So the Iowa caucus is upon is. What about it? Well, drawing parallels between the selling of political candidates and the selling of consumer goods is an old game, dating back at least to the Eisenhower era, and probably earlier. An iteration of this idea that’s gotten more attention lately is the (potential) connection between our consumer choices and our political ideologies. Over the weekend, a Times story about Democratic candidates digging for caucus-goers made passing mention of the Clinton and Obama campaigns relying on “sophisticated voter identification models, using detailed demographic and consumer data.”
In terms of political strategy, the interesting thing about these tactics is they have nothing to do with targeting the so-called “swing voter.” They are about identifying, partly on the basis of consumer behavior, people who are most likely to support your candidate. The effort then goes into making sure such people do so – that they actually go to the polls. It’s not about persuasion, it’s about motivation. (This is doubly important in the bizarre caucus system, of course.)
As an exercise in linking consumption and identity, what’s significant about it is that it only works if that demographic and consumer data really does give a good clue as to who someone will vote for.

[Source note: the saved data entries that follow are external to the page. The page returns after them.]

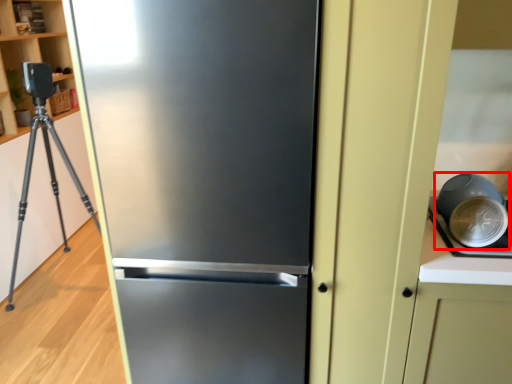 Question: Observing the image, what is the correct spatial positioning of appliance (annotated by the red box) in reference to refrigerator?

Choices:
 (A) left
 (B) right

Answer: (B) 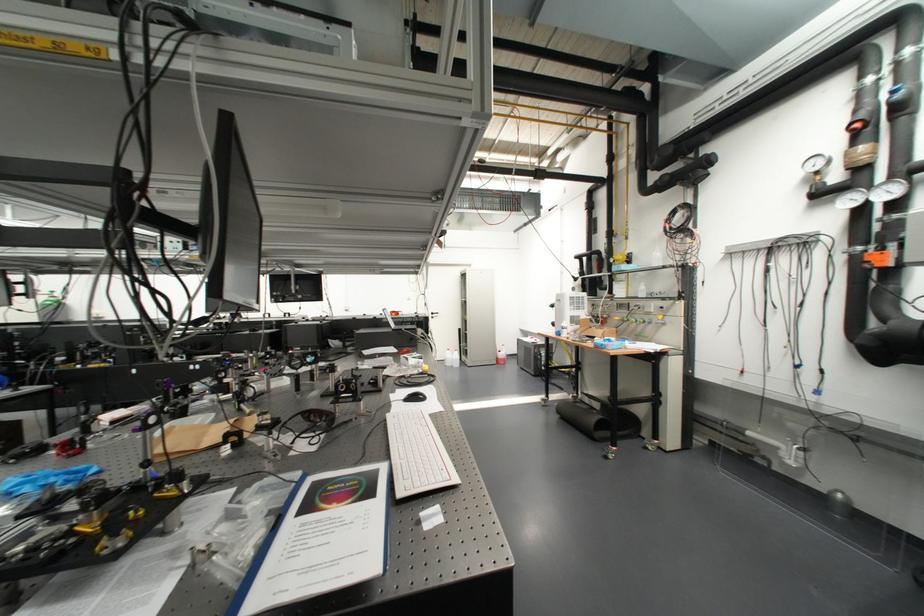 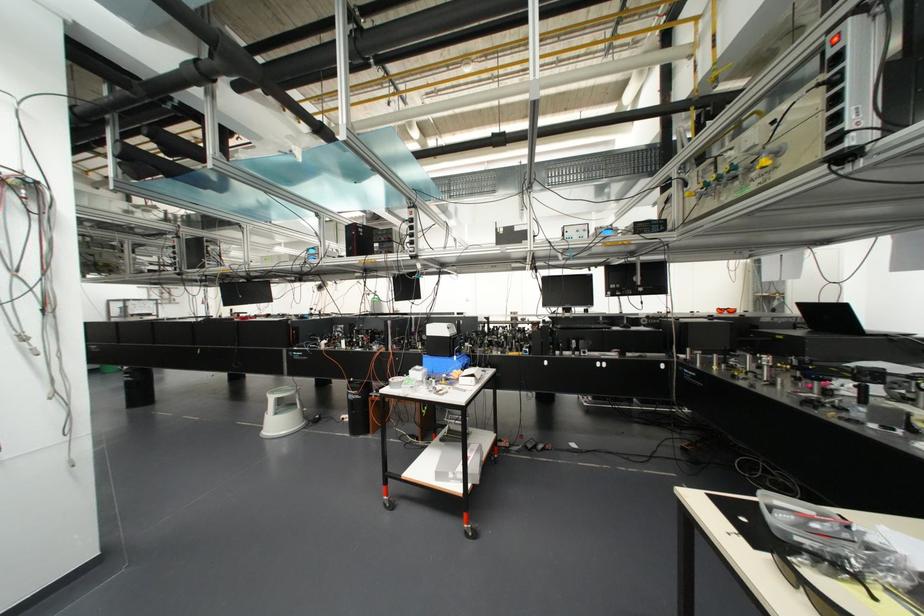 Question: In a continuous first-person perspective shot, in which direction is the camera moving?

Which sounds a little fishy.
Certinaly when it gets reduced to the extreme shorthand version. An example popped up in a recent New Republic piece about the Democratic nomination battle in Iowa, which quoted an unnamed Clinton operative, trying to spin Obama as out of touch with blue-collar workers, referring to him as “the arugula candidate.” Elsewhere there was mention of a pundit saying that, along similar lines, Obama has a “wine track” image that he needs to shed, in favor of a “beer track” image. This was followed by an anecdote suggested Obama has indeed tweaked a regular stump speech anecdote in which usually mentioned a glass of wine, to “a glass of wine or a beer.”
It’s easy to make fun of this as mere pundit-think – surely there is more to you or me than our appetite for arugula, or relative feelings about beer or wine. But when you get past the soundbites it turns out that the efforts to link politics and consumer behavior are pretty sophisticated … or at least complicated.
Another recent piece, in The New Yorker, mentioned the work of a firm called Strategic Telemetry, presently working for the Obama campaign, which “builds profiles of voters that include more than a thousand indicators, long strings of data—everything from income to education to pet ownership—that [the firm’s founder] calls ‘demographic DNA.’”
“The actual combinations that we come up with aren’t really anything that you could put on a bumper sticker,” Strasma told me. “You know, soccer moms or office-park dads. Sometimes people will ask to see the formula, and it comes out to ten thousand pages long.” When the demographic DNA is combined with polling and interviews with Iowa voters, Strasma is able to create the political equivalent of a FICO score—the number that creditors use to determine whether a consumer is a good bet to repay a loan. Strasma’s score tells the campaign of the likelihood that a specific Iowan will support Obama.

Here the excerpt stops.